IB/hif1: Remove static tracing from SDMA hot path
authorMichael J. Ruhl <michael.j.ruhl@intel.com>
Mon, 28 Aug 2017 18:23:27 +0000 (11:23 -0700)
committerDoug Ledford <dledford@redhat.com>
Mon, 28 Aug 2017 23:12:27 +0000 (19:12 -0400)
The hfi1_cdbg() macro can be instantiated in the hot path even when it
is not in use.  This shows up on perf profiles.

Rework the macros (for SDMA and MMU), to use the trace interface directly
to eliminate this performance hit.

Reviewed-by: Mike Marciniszyn <mike.marciniszyn@intel.com>
Signed-off-by: Michael J. Ruhl <michael.j.ruhl@intel.com>
Signed-off-by: Dennis Dalessandro <dennis.dalessandro@intel.com>
Signed-off-by: Doug Ledford <dledford@redhat.com>
drivers/infiniband/hw/hfi1/file_ops.c
drivers/infiniband/hw/hfi1/mmu_rb.c
drivers/infiniband/hw/hfi1/trace.h
drivers/infiniband/hw/hfi1/trace_mmu.h [new file with mode: 0644]
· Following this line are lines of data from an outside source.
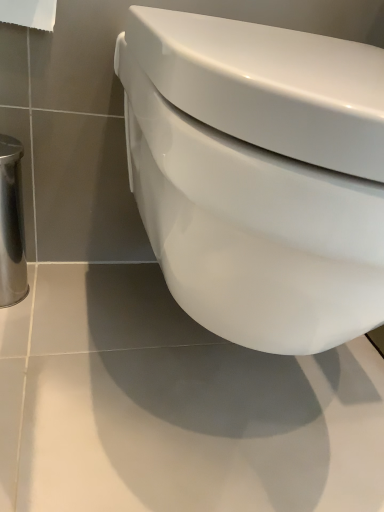 Question: Should I look upward or downward to see white paper at upper left?

Choices:
 (A) up
 (B) down

Answer: (A)

Question: Is white glossy toilet at center taller than white paper at upper left?

Choices:
 (A) no
 (B) yes

Answer: (B)

Question: Can you confirm if white glossy toilet at center is shorter than white paper at upper left?

Choices:
 (A) no
 (B) yes

Answer: (A)

Question: Is white glossy toilet at center far from white paper at upper left?

Choices:
 (A) yes
 (B) no

Answer: (B)

Question: Is white glossy toilet at center smaller than white paper at upper left?

Choices:
 (A) no
 (B) yes

Answer: (A)

Question: Is white glossy toilet at center thinner than white paper at upper left?

Choices:
 (A) yes
 (B) no

Answer: (B)

Question: From a real-world perspective, is white glossy toilet at center under white paper at upper left?

Choices:
 (A) no
 (B) yes

Answer: (B)

Question: Can you confirm if white paper at upper left is bigger than white glossy toilet at center?

Choices:
 (A) no
 (B) yes

Answer: (A)

Question: Is white paper at upper left oriented away from white glossy toilet at center?

Choices:
 (A) no
 (B) yes

Answer: (A)

Question: Can you confirm if white paper at upper left is wider than white glossy toilet at center?

Choices:
 (A) yes
 (B) no

Answer: (B)

Question: Is white glossy toilet at center completely or partially inside white paper at upper left?

Choices:
 (A) no
 (B) yes

Answer: (A)

Question: Does white paper at upper left touch white glossy toilet at center?

Choices:
 (A) yes
 (B) no

Answer: (B)

Question: From a real-world perspective, is white paper at upper left on white glossy toilet at center?

Choices:
 (A) no
 (B) yes

Answer: (B)

Question: Considering the relative positions of white glossy toilet at center and white paper at upper left in the image provided, is white glossy toilet at center to the left or to the right of white paper at upper left?

Choices:
 (A) left
 (B) right

Answer: (B)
drivers/infiniband/hw/hfi1/trace_tx.h
drivers/infiniband/hw/hfi1/user_sdma.c
drivers/infiniband/hw/hfi1/user_sdma.h

index d893582e4450bc8554c1ccc47a42322d9964027a..2bc89260235a1db1c744931cde7ec07fd3202495 100644 (file)
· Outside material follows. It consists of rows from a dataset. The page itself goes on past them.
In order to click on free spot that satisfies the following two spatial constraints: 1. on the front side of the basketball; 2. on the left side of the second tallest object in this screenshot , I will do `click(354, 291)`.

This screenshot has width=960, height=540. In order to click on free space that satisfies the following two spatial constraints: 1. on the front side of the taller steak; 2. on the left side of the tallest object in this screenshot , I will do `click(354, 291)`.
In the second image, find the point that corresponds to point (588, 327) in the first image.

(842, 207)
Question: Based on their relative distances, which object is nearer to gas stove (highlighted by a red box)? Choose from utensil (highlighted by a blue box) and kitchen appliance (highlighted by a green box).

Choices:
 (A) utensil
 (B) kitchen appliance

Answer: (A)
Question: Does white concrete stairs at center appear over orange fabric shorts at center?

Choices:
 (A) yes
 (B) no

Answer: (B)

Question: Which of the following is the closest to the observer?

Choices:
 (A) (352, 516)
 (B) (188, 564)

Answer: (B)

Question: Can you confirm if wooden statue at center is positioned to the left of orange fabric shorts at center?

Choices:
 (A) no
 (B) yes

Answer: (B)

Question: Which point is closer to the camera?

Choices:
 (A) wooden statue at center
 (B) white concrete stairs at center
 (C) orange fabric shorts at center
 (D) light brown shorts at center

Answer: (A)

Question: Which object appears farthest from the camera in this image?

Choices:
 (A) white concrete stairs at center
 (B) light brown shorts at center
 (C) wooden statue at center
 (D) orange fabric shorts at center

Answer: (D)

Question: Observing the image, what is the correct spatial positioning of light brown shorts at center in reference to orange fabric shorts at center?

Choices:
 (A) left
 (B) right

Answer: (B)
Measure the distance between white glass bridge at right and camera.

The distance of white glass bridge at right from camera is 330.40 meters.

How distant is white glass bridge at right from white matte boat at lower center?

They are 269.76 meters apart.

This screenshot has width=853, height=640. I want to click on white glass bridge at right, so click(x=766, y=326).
@@ -430,8 +430,7 @@ static ssize_t hfi1_write_iter(struct kiocb *kiocb, struct iov_iter *from)
        if (!iter_is_iovec(from) || !dim)
                return -EINVAL;
 
-       hfi1_cdbg(SDMA, "SDMA request from %u:%u (%lu)",
-                 fd->uctxt->ctxt, fd->subctxt, dim);
+       trace_hfi1_sdma_request(fd->dd, fd->uctxt->ctxt, fd->subctxt, dim);
 
        if (atomic_read(&pq->n_reqs) == pq->n_max_reqs)
                return -ENOSPC;
index d41fd87a39f26a2d18070754d1b579039018463e..13dcef08cac1de3dfb974d04238884c4dfaf2518 100644 (file)
@@ -1,5 +1,5 @@
 /*
- * Copyright(c) 2016 Intel Corporation.
+ * Copyright(c) 2016 - 2017 Intel Corporation.
  *
  * This file is provided under a dual BSD/GPLv2 license.  When using or
  * redistributing this file, you may do so under either license.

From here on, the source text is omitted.